Du cap Nordkinn à Tarifa on retrouve partout ces longues allées sans fin, coupées à fréquence régulière de larges portes à double battant. Afin de faciliter la circulation de l’employé, usager et visiteur du grand labyrinthe hospitalier, leurs murs sont peints d’une couleur vive, uniforme à tout l’étage. Sur tout leur long, des rampes sont prêtes à soutenir les corps faibles de l’homme à la santé dérobée par le labeur du temps. Au-dessus des rampes, quelques tableaux de paysages et de fleurs exotiques viennent vainement tenter d’arracher le patient à sa maladie.
La cohue gronde sur cette avenue au trafic dense. Le chariot restaurateur cède la place au passage du lit de madame C. qui revient de son IRM cérébrale pendant que l’agent sanitaire parvient à faufiler sa serpillère entre le kit de réanimation et l’échelle de l’équipe de maintenance venue changer les néons cassés du couloir.
Les alarmes des moniteurs et une riche variété de sonneries de téléphones se disputent continuellement les portées d’un concerto décousue, à l’harmonie brisée par la télévision hurlante de monsieur P..

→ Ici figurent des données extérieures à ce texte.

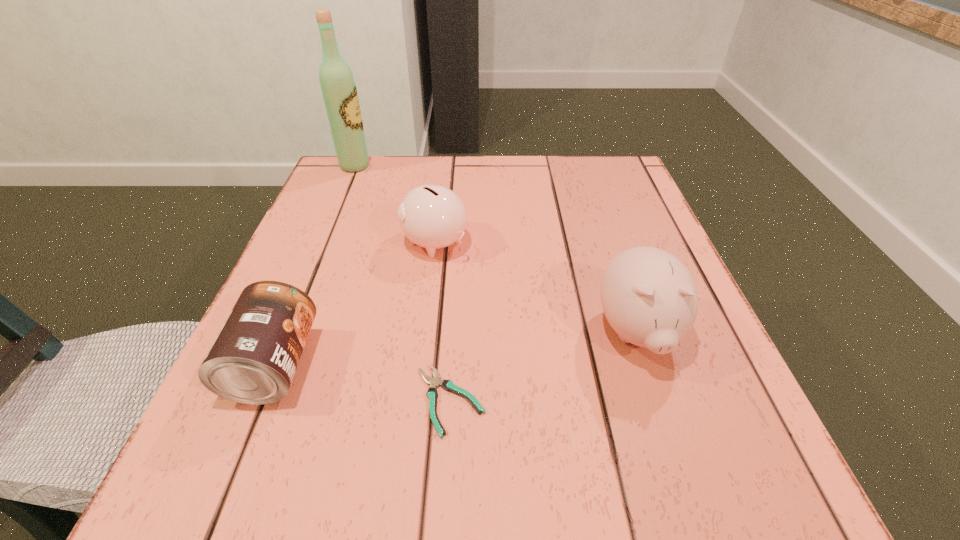 Where is `the tallest object`? The width and height of the screenshot is (960, 540). the tallest object is located at coordinates (338, 87).

I want to click on the farthest object, so click(x=338, y=87).

This screenshot has width=960, height=540. What are the coordinates of `the rightmost object` in the screenshot? It's located at point(649,297).

Find the location of a particular element. This screenshot has width=960, height=540. the right piggy bank is located at coordinates (649, 297).

At what (x,y) coordinates should I click in order to perform the action: click on the left piggy bank. Please return your answer as a coordinate pair (x, y). Image resolution: width=960 pixels, height=540 pixels. Looking at the image, I should click on (432, 216).

At what (x,y) coordinates should I click in order to perform the action: click on the second farthest object. Please return your answer as a coordinate pair (x, y). Looking at the image, I should click on (432, 216).

The image size is (960, 540). Find the location of `can`. can is located at coordinates click(x=253, y=360).

Identify the location of the shortest object. This screenshot has height=540, width=960. (448, 385).

Where is `vacant space located 0.230m on the front-facing side of the wine bottle`? vacant space located 0.230m on the front-facing side of the wine bottle is located at coordinates (460, 166).

You are a GUI agent. You are given a task and a screenshot of the screen. Output one action in this format:
    pyautogui.click(x=<x>, y=<y>)
    Task: Click on the vacant space located 0.100m at the snout of the rightmost object
    Image resolution: width=960 pixels, height=540 pixels.
    Given the screenshot: What is the action you would take?
    pyautogui.click(x=674, y=442) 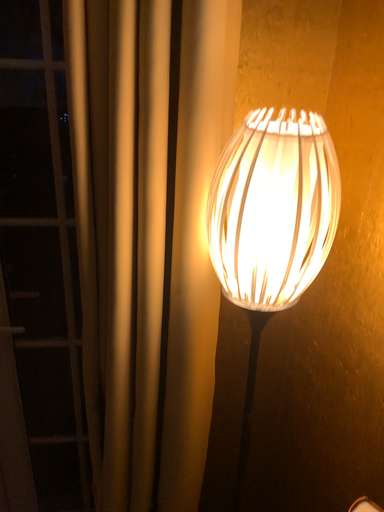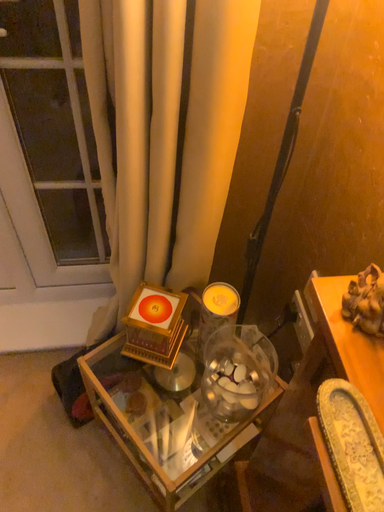 Question: Which way did the camera rotate in the video?

Choices:
 (A) rotated downward
 (B) rotated upward

Answer: (A) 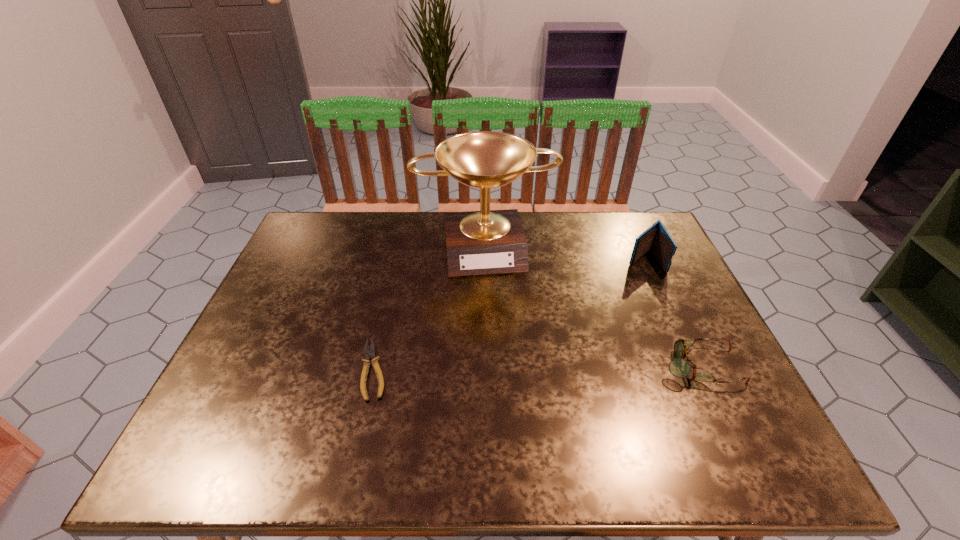 The width and height of the screenshot is (960, 540). What are the coordinates of `vacant region that satisfies the following two spatial constraints: 1. on the front side of the tallest object; 2. on the front-facing side of the third tallest object` in the screenshot? It's located at (487, 366).

Where is `free point that satisfies the following two spatial constraints: 1. on the back side of the third tallest object; 2. on the front-facing side of the leftmost object`? The height and width of the screenshot is (540, 960). free point that satisfies the following two spatial constraints: 1. on the back side of the third tallest object; 2. on the front-facing side of the leftmost object is located at coordinates (374, 366).

I want to click on vacant space that satisfies the following two spatial constraints: 1. on the front side of the award; 2. on the front-facing side of the spectacles, so click(x=487, y=366).

You are a GUI agent. You are given a task and a screenshot of the screen. Output one action in this format:
    pyautogui.click(x=<x>, y=<y>)
    Task: Click on the free region that satisfies the following two spatial constraints: 1. on the front side of the spectacles; 2. on the front-facing side of the tallest object
    
    Given the screenshot: What is the action you would take?
    pyautogui.click(x=487, y=366)

Locate an element on the screen. This screenshot has height=540, width=960. vacant space that satisfies the following two spatial constraints: 1. on the front side of the wallet; 2. on the right side of the award is located at coordinates (486, 260). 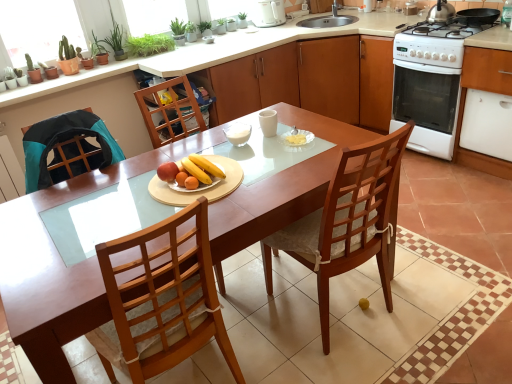 Locate an element on the screen. white glossy oven at right is located at coordinates (426, 106).

What do you see at coordinates (483, 90) in the screenshot? Image resolution: width=512 pixels, height=384 pixels. I see `white glossy oven at right, which is the first cabinetry in right-to-left order` at bounding box center [483, 90].

Measure the distance between wooden table at center and camera.

A distance of 4.64 feet exists between wooden table at center and camera.

This screenshot has width=512, height=384. What do you see at coordinates (268, 13) in the screenshot?
I see `white glossy electric kettle at upper center` at bounding box center [268, 13].

What do you see at coordinates (441, 13) in the screenshot? I see `stainless steel kettle at upper right` at bounding box center [441, 13].

Locate an element on the screen. This screenshot has width=512, height=384. smooth wooden plate with fruits at center, the second fruit dish from the right is located at coordinates (204, 190).

The image size is (512, 384). Identify the location of white glossy oven at right. (426, 106).

Which is more to the right, wooden chair at center or green leafy plant at upper left?

Positioned to the right is wooden chair at center.

Is wooden chair at center beside green leafy plant at upper left?

No.

Does white glossy oven at right, which ranks as the first cabinetry in front-to-back order, have a greater height compared to wooden cabinet at center, which ranks as the 1th cabinetry in left-to-right order?

Correct, white glossy oven at right, which ranks as the first cabinetry in front-to-back order, is much taller as wooden cabinet at center, which ranks as the 1th cabinetry in left-to-right order.

Is white glossy oven at right, which ranks as the first cabinetry in front-to-back order, turned away from wooden cabinet at center, the second cabinetry in the right-to-left sequence?

No, wooden cabinet at center, the second cabinetry in the right-to-left sequence, is not at the back of white glossy oven at right, which ranks as the first cabinetry in front-to-back order.

Which is behind, point (478, 160) or point (300, 71)?

The point (300, 71) is more distant.

Can you confirm if wooden cabinet at center, which ranks as the 1th cabinetry in left-to-right order, is shorter than white glossy oven at right, which ranks as the 2th cabinetry in back-to-front order?

Yes, wooden cabinet at center, which ranks as the 1th cabinetry in left-to-right order, is shorter than white glossy oven at right, which ranks as the 2th cabinetry in back-to-front order.

At what (x,y) coordinates should I click in order to perform the action: click on cabinetry located behind the white glossy oven at right, which ranks as the first cabinetry in front-to-back order. Please return your answer as a coordinate pair (x, y). This screenshot has width=512, height=384. Looking at the image, I should click on (312, 80).

Between wooden cabinet at center, the first cabinetry in the back-to-front sequence, and white glossy oven at right, which ranks as the second cabinetry in left-to-right order, which one has smaller width?

Thinner between the two is white glossy oven at right, which ranks as the second cabinetry in left-to-right order.

What's the angular difference between wooden cabinet at center, the first cabinetry in the back-to-front sequence, and white glossy oven at right, which is the first cabinetry in right-to-left order,'s facing directions?

0.893 degrees separate the facing orientations of wooden cabinet at center, the first cabinetry in the back-to-front sequence, and white glossy oven at right, which is the first cabinetry in right-to-left order.

Is wooden chair at center to the right of smooth wooden plate with fruits at center, which ranks as the 1th fruit dish in left-to-right order, from the viewer's perspective?

Indeed, wooden chair at center is positioned on the right side of smooth wooden plate with fruits at center, which ranks as the 1th fruit dish in left-to-right order.

Is point (319, 285) less distant than point (157, 200)?

That is False.

In terms of width, does wooden chair at center look wider or thinner when compared to smooth wooden plate with fruits at center, the second fruit dish from the right?

In the image, wooden chair at center appears to be wider than smooth wooden plate with fruits at center, the second fruit dish from the right.

From a real-world perspective, does white glossy oven at right, which ranks as the first cabinetry in front-to-back order, sit lower than wooden table at center?

No, from a real-world perspective, white glossy oven at right, which ranks as the first cabinetry in front-to-back order, is not beneath wooden table at center.

Is white glossy oven at right, which is the first cabinetry in right-to-left order, not near wooden table at center?

Indeed, white glossy oven at right, which is the first cabinetry in right-to-left order, is not near wooden table at center.

Can you confirm if white glossy oven at right, which ranks as the 2th cabinetry in back-to-front order, is smaller than wooden table at center?

Indeed, white glossy oven at right, which ranks as the 2th cabinetry in back-to-front order, has a smaller size compared to wooden table at center.

Is white glossy oven at right, which ranks as the first cabinetry in front-to-back order, located outside wooden table at center?

white glossy oven at right, which ranks as the first cabinetry in front-to-back order, lies outside wooden table at center's area.

Considering the sizes of white glossy oven at right, which is the first cabinetry in right-to-left order, and stainless steel kettle at upper right in the image, is white glossy oven at right, which is the first cabinetry in right-to-left order, bigger or smaller than stainless steel kettle at upper right?

Considering their sizes, white glossy oven at right, which is the first cabinetry in right-to-left order, takes up more space than stainless steel kettle at upper right.

Is white glossy oven at right, which is the first cabinetry in right-to-left order, next to stainless steel kettle at upper right?

There is a gap between white glossy oven at right, which is the first cabinetry in right-to-left order, and stainless steel kettle at upper right.

Does white glossy oven at right, which ranks as the first cabinetry in front-to-back order, have a greater height compared to stainless steel kettle at upper right?

Correct, white glossy oven at right, which ranks as the first cabinetry in front-to-back order, is much taller as stainless steel kettle at upper right.

Considering the positions of objects white glossy oven at right, which ranks as the second cabinetry in left-to-right order, and stainless steel kettle at upper right in the image provided, who is in front, white glossy oven at right, which ranks as the second cabinetry in left-to-right order, or stainless steel kettle at upper right?

white glossy oven at right, which ranks as the second cabinetry in left-to-right order, is more forward.

How different are the orientations of yellow matte bananas at center, the second fruit dish viewed from the left, and white glossy oven at right, which is the first cabinetry in right-to-left order, in degrees?

yellow matte bananas at center, the second fruit dish viewed from the left, and white glossy oven at right, which is the first cabinetry in right-to-left order, are facing 90.9 degrees away from each other.

Is white glossy oven at right, which is the first cabinetry in right-to-left order, at the back of yellow matte bananas at center, the first fruit dish from the right?

No, white glossy oven at right, which is the first cabinetry in right-to-left order, is not at the back of yellow matte bananas at center, the first fruit dish from the right.

Are yellow matte bananas at center, the second fruit dish viewed from the left, and white glossy oven at right, which is the first cabinetry in right-to-left order, making contact?

No, yellow matte bananas at center, the second fruit dish viewed from the left, is not beside white glossy oven at right, which is the first cabinetry in right-to-left order.

From a real-world perspective, which is physically below, yellow matte bananas at center, the second fruit dish viewed from the left, or white glossy oven at right, which ranks as the first cabinetry in front-to-back order?

white glossy oven at right, which ranks as the first cabinetry in front-to-back order, from a real-world perspective.

In order to click on plant above the wooden chair at center (from a real-world perspective) in this screenshot , I will do `click(149, 45)`.

Locate an element on the screen. The width and height of the screenshot is (512, 384). cabinetry lying in front of the wooden cabinet at center, the 2th cabinetry from the front is located at coordinates (x=483, y=90).

Considering their positions, is white glossy oven at right positioned closer to green leafy plant at upper left than smooth wooden plate with fruits at center, which ranks as the 1th fruit dish in left-to-right order?

smooth wooden plate with fruits at center, which ranks as the 1th fruit dish in left-to-right order, lies closer to green leafy plant at upper left than the other object.

Based on their spatial positions, is white glossy electric kettle at upper center or white glossy gas stove at right closer to wooden cabinet at center, the 2th cabinetry from the front?

white glossy gas stove at right is positioned closer to the anchor wooden cabinet at center, the 2th cabinetry from the front.

Considering their positions, is wooden cabinet at center, the 2th cabinetry from the front, positioned closer to smooth wooden plate with fruits at center, which ranks as the 1th fruit dish in left-to-right order, than wooden chair at center?

wooden chair at center lies closer to smooth wooden plate with fruits at center, which ranks as the 1th fruit dish in left-to-right order, than the other object.

Looking at the image, which one is located further to green leafy plant at upper left, wooden table at center or white glossy electric kettle at upper center?

wooden table at center.

Based on their spatial positions, is yellow matte bananas at center, the first fruit dish from the right, or smooth wooden plate with fruits at center, which ranks as the 1th fruit dish in left-to-right order, further from green leafy plant at upper left?

Among the two, smooth wooden plate with fruits at center, which ranks as the 1th fruit dish in left-to-right order, is located further to green leafy plant at upper left.

From the image, which object appears to be nearer to stainless steel kettle at upper right, wooden cabinet at center, which ranks as the 1th cabinetry in left-to-right order, or white glossy gas stove at right?

white glossy gas stove at right lies closer to stainless steel kettle at upper right than the other object.

From the image, which object appears to be nearer to wooden chair at center, smooth wooden plate with fruits at center, which ranks as the 1th fruit dish in left-to-right order, or wooden table at center?

wooden table at center is closer to wooden chair at center.

Consider the image. Considering their positions, is stainless steel kettle at upper right positioned further to white glossy gas stove at right than wooden chair at center?

wooden chair at center is positioned further to the anchor white glossy gas stove at right.

Locate an element on the screen. gas stove between wooden table at center and white glossy oven at right, which ranks as the 2th cabinetry in back-to-front order, from left to right is located at coordinates (435, 43).

Identify the location of gas stove between wooden cabinet at center, the 2th cabinetry from the front, and white glossy oven at right, which ranks as the first cabinetry in front-to-back order, in the horizontal direction. This screenshot has width=512, height=384. (435, 43).

Find the location of a particular element. gas stove between smooth wooden plate with fruits at center, the second fruit dish from the right, and white glossy oven at right, which ranks as the second cabinetry in left-to-right order, from left to right is located at coordinates (435, 43).

Where is `cabinetry between green leafy plant at upper left and white glossy gas stove at right from left to right`? cabinetry between green leafy plant at upper left and white glossy gas stove at right from left to right is located at coordinates (312, 80). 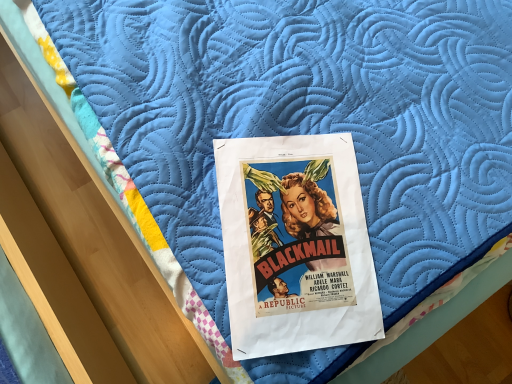 Locate an element on the screen. matte paper poster at center is located at coordinates (295, 245).

This screenshot has width=512, height=384. What do you see at coordinates (295, 245) in the screenshot?
I see `matte paper poster at center` at bounding box center [295, 245].

The height and width of the screenshot is (384, 512). Find the location of `matte paper poster at center`. matte paper poster at center is located at coordinates (295, 245). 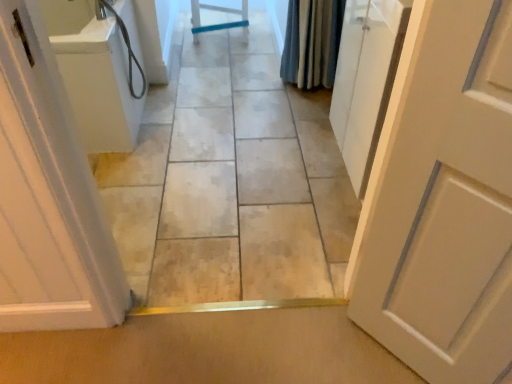 The width and height of the screenshot is (512, 384). What are the coordinates of `vacant area that is in front of blue textured fabric shower curtain at upper right` in the screenshot? It's located at coord(300,112). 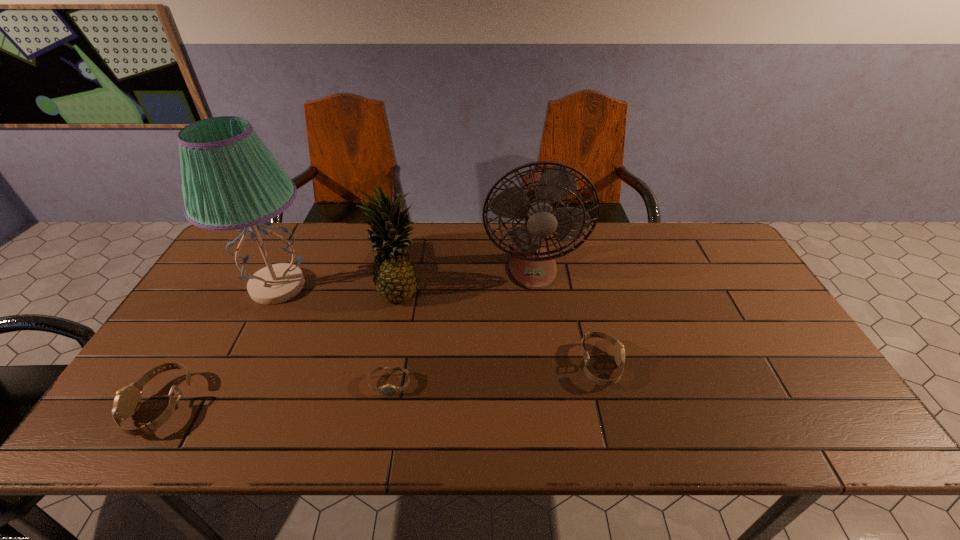 Please point a spot on the right to add another watch. Please provide its 2D coordinates. Your answer should be formatted as a tuple, i.e. [(x, y)], where the tuple contains the x and y coordinates of a point satisfying the conditions above.

[(795, 347)] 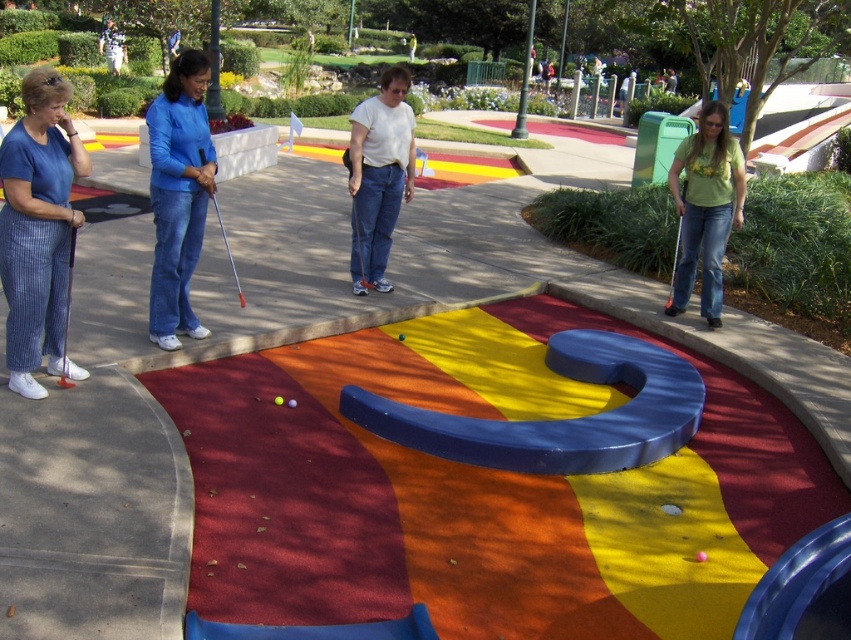 Does point (363, 221) lie behind point (290, 406)?

That is True.

How much distance is there between white matte golf club at center and yellow matte golf ball at center?

white matte golf club at center and yellow matte golf ball at center are 7.67 feet apart from each other.

Between point (383, 269) and point (289, 403), which one is positioned behind?

Point (383, 269)

This screenshot has height=640, width=851. Find the location of `white matte golf club at center`. white matte golf club at center is located at coordinates (378, 176).

Is green matte shirt at right positioned before matte white golf ball at center?

No.

The height and width of the screenshot is (640, 851). I want to click on green matte shirt at right, so click(706, 208).

Where is `green matte shirt at right`? green matte shirt at right is located at coordinates (706, 208).

Is white matte golf club at center further to camera compared to metallic silver golf club at center?

Yes, it is.

Can you confirm if white matte golf club at center is smaller than metallic silver golf club at center?

Yes, white matte golf club at center is smaller than metallic silver golf club at center.

The image size is (851, 640). Identify the location of white matte golf club at center. (378, 176).

Find the location of a particular element. This screenshot has width=851, height=640. white matte golf club at center is located at coordinates (378, 176). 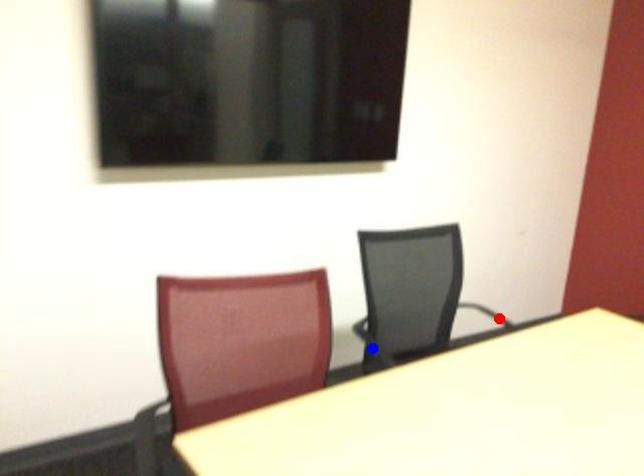 Question: Which of the two points in the image is closer to the camera?

Choices:
 (A) Blue point is closer.
 (B) Red point is closer.

Answer: (A) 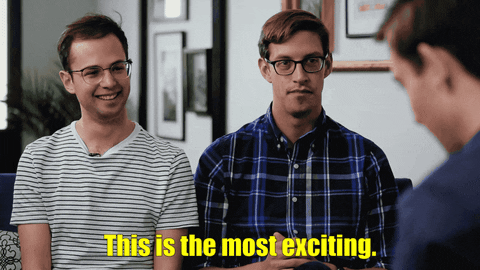 Find the location of a particular element. This screenshot has height=270, width=480. sash is located at coordinates (221, 97), (6, 57). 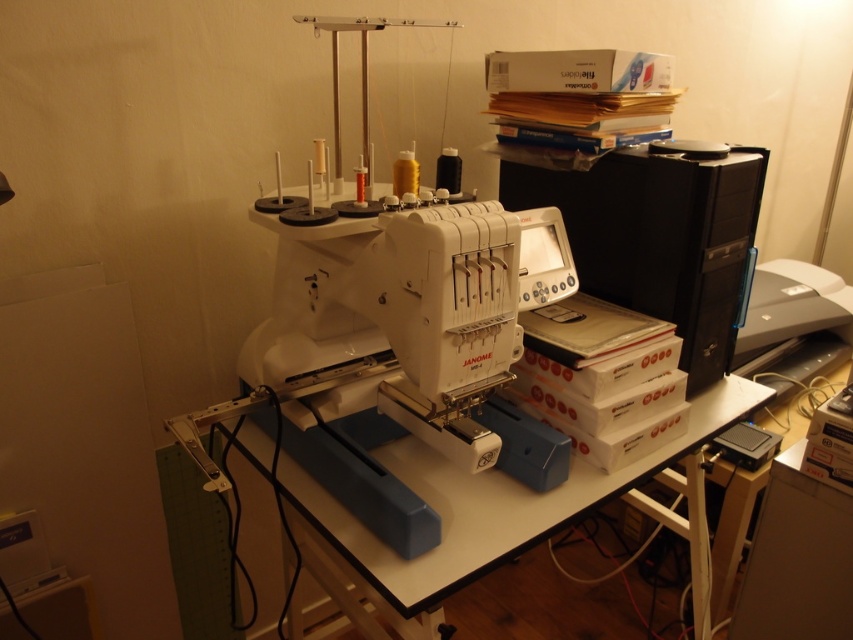 Which of these two, black plastic computer at right or white plastic table at center, stands shorter?

white plastic table at center

Can you confirm if black plastic computer at right is positioned below white plastic table at center?

No, black plastic computer at right is not below white plastic table at center.

Is point (553, 200) in front of point (403, 584)?

No, it is behind (403, 584).

Locate an element on the screen. The image size is (853, 640). black plastic computer at right is located at coordinates (654, 236).

Can you confirm if white plastic sewing machine at center is wider than white plastic table at center?

In fact, white plastic sewing machine at center might be narrower than white plastic table at center.

Does white plastic sewing machine at center have a lesser width compared to white plastic table at center?

Indeed, white plastic sewing machine at center has a lesser width compared to white plastic table at center.

At what (x,y) coordinates should I click in order to perform the action: click on white plastic sewing machine at center. Please return your answer as a coordinate pair (x, y). Image resolution: width=853 pixels, height=640 pixels. Looking at the image, I should click on (401, 353).

Locate an element on the screen. The width and height of the screenshot is (853, 640). white plastic sewing machine at center is located at coordinates (401, 353).

At what (x,y) coordinates should I click in order to perform the action: click on white plastic sewing machine at center. Please return your answer as a coordinate pair (x, y). Image resolution: width=853 pixels, height=640 pixels. Looking at the image, I should click on (401, 353).

Is the position of white plastic sewing machine at center more distant than that of black plastic computer at right?

No, white plastic sewing machine at center is closer to the viewer.

Is point (430, 433) positioned after point (695, 365)?

No, (430, 433) is in front of (695, 365).

Where is `white plastic sewing machine at center`? white plastic sewing machine at center is located at coordinates pyautogui.click(x=401, y=353).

Plus loin, le chef de service entouré de sa cour, consulte les actes des patients de la 26 avant de faire son entrée en chambre. Autour de cet îlot gravitent quelques jeunes stagiaires sans cesse en mouvement, dont l’occupation principale est de trouver la place dérangeant le moins la fluidité de l’activité du service.
En face, à la fenêtre, monsieur L. perdu quelque part entre la terre et le ciel n’a toujours pas fini de compter les nuages. Il s’évade. Heureusement qu’il lui reste la fenêtre à monsieur L., parce que de ces longs couloirs il n’en voit jamais le bout. Car oui, on peut en sortir de ce couloir, pour enfin retrouver sa famille après une longue hospitalisation, on peut en sortir et enfin prendre du bon temps après une longue journée de travail. Mais Monsieur L., lui, ne le quitte que pour en gagner un autre, puis un autre, et porté de service en service, de couloir en couloir, le voilà pris dans ce long tunnel dont il attend patiemment la fin pour retrouver ses nuages de plus près.